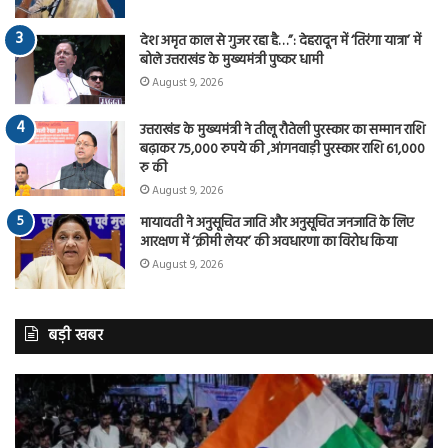
देश अमृत काल से गुजर रहा है…”: देहरादून में ‘तिरंगा यात्रा’ में
बोले उत्तराखंड के मुख्यमंत्री पुष्कर धामी
August 9, 2026
उत्तराखंड के मुख्यमंत्री ने तीलू रौतेली पुरस्कार का सम्मान राशि
बढ़ाकर 75,000 रुपये की ,आंगनवाड़ी पुरस्कार राशि 61,000
रु की
August 9, 2026
मायावती ने अनुसूचित जाति और अनुसूचित जनजाति के लिए
आरक्षण में ‘क्रीमी लेयर’ की अवधारणा का विरोध किया
August 9, 2026
बड़ी खबर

┄┄┄┄┄┄┄┄┄┄

- To do -
Omitting the images, transcribe every record exactly.

- Answer space -
देश अमृत काल से गुजर रहा है…”: देहरादून में ‘तिरंगा यात्रा’ में
बोले उत्तराखंड के मुख्यमंत्री पुष्कर धामी
August 9, 2026
उत्तराखंड के मुख्यमंत्री ने तीलू रौतेली पुरस्कार का सम्मान राशि
बढ़ाकर 75,000 रुपये की ,आंगनवाड़ी पुरस्कार राशि 61,000
रु की
August 9, 2026
मायावती ने अनुसूचित जाति और अनुसूचित जनजाति के लिए
आरक्षण में ‘क्रीमी लेयर’ की अवधारणा का विरोध किया
August 9, 2026
बड़ी खबर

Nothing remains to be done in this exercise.